Power trace collection from Xmega 308t board

Embedded Security Side Channel Power Analysis
1

Hello,
I am working on tutorial B5 breaking the AES straightforward. I have the following queries and would be very grateful if anybody can help me clarify those:

  1. How do I know the actual encryption key of the target board ( xmega 308t with the 308 ufo board in my case)? According to wiki the board doesn’t have the encryption key in the hardware. So, how we are proceeding in our tutorial.

  2. Can you please explain how we are collecting the power trace in terms of hardware? I want to know from which resistor we taking the measurement?

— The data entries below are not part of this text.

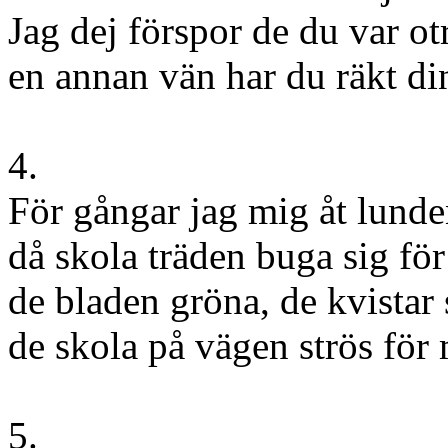
Jag dej förspor de du var ot
en annan vän har du räkt di
4.
För gångar jag mig åt lund
då skola träden buga sig för
de bladen gröna, de kvistar 
de skola på vägen strös för 
5.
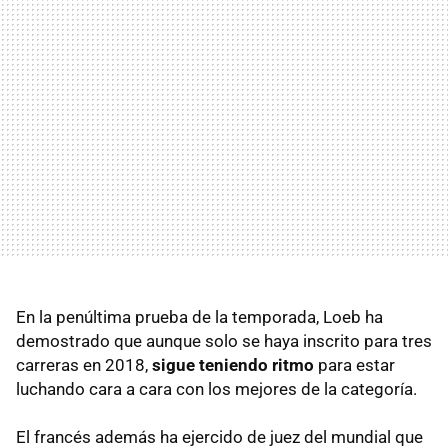
En la penúltima prueba de la temporada, Loeb ha
demostrado que aunque solo se haya inscrito para tres
carreras en 2018,
sigue teniendo ritmo
para estar
luchando cara a cara con los mejores de la categoría.
El francés además ha ejercido de juez del mundial que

  3. What is the value of the R7 resistor in the target board? I am not getting it seeing the BOM.

FYI, my capture board is Chipwhisperer lite.

Thanks a lot for your time!

2
  1. The key is provided each time you run caputre_traces, eg:

from tqdm import tnrange
ktp = cw.ktp.Basic()

for i in tnrange(num_traces, desc='Capturing traces'):
    key, text = ktp.next()  # manual creation of a key, text pair can be substituted here
    trace = cw.capture_trace(scope, target, text, key)
    if trace is None:
        continue
    project.traces.append(trace)

key, text = ktp.next()

it gererate key and plaintext, next

trace = cw.capture_trace(scope, target, text, key)

To capture_trace you pass current key and plaintext to the target via SimpleSerial traget and measures with scope.

It means that your target CPU does not contain hardware acceleration for AES. There is no key embeded, it’s only acceleration (it makes AES faster).

  1. Open info site on wiki:
    https://wiki.newae.com/CW308T-XMEGA
    Then in schematics find B4:
    https://wiki.newae.com/images/c/c1/CW308T_XMEGA_Schematic_Page_2.png
    It’s R7!

  2. From above schematics: 51R.

1 Like
3

Thanks a lot for the quick response. This really helps a lot.